Having described Zechariah and his wife, Luke turned to the action around Zechariah.  This happened (Ἐγένετο) as he was serving as the priest (δὲ ἐν τῷ ἱερατεύειν αὐτὸν) before God (ἔναντι τοῦ Θεοῦ).  His section or division of Levite priests were on duty (ἐν τῇ τάξει τῆς ἐφημερίας αὐτοῦ).  Apparently, his group of Abijah priests served for 2 weeks at the Temple each year.  Not bad, instead of 2 weeks off for vacation, they served for only 2 weeks a year, since there were 24 groups of priests with various tasks.

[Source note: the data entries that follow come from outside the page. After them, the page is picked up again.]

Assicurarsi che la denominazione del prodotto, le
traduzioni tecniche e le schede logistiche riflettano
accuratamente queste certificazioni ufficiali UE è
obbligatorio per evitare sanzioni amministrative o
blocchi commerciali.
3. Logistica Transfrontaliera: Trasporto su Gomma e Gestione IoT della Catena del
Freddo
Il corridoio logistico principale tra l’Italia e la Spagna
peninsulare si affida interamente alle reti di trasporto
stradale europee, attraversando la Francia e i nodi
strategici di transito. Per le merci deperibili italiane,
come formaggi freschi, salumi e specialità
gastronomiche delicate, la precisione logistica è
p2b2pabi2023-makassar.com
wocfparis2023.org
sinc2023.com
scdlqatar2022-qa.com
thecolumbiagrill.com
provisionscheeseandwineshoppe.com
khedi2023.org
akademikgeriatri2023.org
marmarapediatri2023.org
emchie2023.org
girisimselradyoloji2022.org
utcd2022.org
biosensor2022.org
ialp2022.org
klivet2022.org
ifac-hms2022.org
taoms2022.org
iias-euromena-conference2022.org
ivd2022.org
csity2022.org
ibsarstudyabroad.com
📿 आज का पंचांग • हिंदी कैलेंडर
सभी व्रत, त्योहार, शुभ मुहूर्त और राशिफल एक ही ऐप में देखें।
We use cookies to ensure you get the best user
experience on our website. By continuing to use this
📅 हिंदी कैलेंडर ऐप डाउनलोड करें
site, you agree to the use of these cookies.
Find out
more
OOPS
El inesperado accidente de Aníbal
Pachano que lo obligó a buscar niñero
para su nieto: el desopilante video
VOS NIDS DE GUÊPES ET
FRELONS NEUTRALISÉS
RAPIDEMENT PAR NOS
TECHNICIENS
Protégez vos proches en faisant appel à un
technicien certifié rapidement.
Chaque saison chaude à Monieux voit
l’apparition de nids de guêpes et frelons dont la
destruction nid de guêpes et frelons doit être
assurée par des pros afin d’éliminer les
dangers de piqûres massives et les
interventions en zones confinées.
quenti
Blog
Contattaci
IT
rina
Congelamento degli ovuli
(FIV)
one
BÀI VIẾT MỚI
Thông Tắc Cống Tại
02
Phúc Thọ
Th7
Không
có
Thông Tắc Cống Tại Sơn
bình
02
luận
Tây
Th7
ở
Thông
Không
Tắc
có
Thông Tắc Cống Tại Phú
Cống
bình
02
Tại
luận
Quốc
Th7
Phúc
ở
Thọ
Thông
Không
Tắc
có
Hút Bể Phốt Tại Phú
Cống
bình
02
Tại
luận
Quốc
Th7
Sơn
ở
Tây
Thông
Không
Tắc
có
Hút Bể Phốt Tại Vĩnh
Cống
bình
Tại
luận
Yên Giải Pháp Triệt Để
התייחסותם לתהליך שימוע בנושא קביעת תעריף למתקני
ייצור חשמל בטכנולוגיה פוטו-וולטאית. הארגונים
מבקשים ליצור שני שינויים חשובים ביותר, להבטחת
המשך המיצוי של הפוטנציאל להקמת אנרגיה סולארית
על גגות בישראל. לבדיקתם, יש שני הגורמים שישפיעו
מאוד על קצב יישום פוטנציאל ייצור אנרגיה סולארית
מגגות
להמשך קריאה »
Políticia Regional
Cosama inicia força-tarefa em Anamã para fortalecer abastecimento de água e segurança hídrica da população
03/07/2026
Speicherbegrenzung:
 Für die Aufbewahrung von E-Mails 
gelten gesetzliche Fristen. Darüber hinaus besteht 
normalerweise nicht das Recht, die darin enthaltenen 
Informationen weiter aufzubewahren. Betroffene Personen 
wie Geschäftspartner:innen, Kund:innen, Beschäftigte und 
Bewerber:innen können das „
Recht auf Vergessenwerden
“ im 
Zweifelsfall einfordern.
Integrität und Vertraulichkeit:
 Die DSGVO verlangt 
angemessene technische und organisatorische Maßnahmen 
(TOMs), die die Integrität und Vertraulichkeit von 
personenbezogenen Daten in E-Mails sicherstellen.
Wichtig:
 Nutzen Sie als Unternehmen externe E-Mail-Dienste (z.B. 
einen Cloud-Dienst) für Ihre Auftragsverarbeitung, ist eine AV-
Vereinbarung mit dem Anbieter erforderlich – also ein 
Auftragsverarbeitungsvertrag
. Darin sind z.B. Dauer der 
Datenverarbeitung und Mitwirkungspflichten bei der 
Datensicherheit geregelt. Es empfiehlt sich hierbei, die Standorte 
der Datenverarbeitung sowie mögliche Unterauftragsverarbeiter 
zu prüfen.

The role of these women from Galilee (Mk 15:41-15:41)

“These women

Used to follow Jesus.

They provided

For him

When he was

In Galilee.

There were

Many other women

Who had come up

With him

To Jerusalem.”

 

αἳ ὅτε ἦν ἐν τῇ Γαλιλαίᾳ ἠκολούθουν αὐτῷ καὶ διηκόνουν αὐτῷ, καὶ ἄλλαι πολλαὶ αἱ συναναβᾶσαι αὐτῷ εἰς Ἱεροσόλυμα.

 

There is something similar in Matthew, chapter 27:35.  Mark said that these women followed Jesus from Galilee (αἳ ὅτε ἦν ἐν τῇ Γαλιλαίᾳ ἠκολούθουν αὐτῷ), as they provided, ministered, or served him (καὶ διηκόνουν αὐτῷ).  Mark also indicated that there were many other unnamed women who had come with Jesus to Jerusalem (καὶ ἄλλαι πολλαὶ αἱ συναναβᾶσαι αὐτῷ εἰς Ἱεροσόλυμα).  These groupies may have been the first deaconess of the Christian era.  However, they were from Galilee and not women from Jerusalem.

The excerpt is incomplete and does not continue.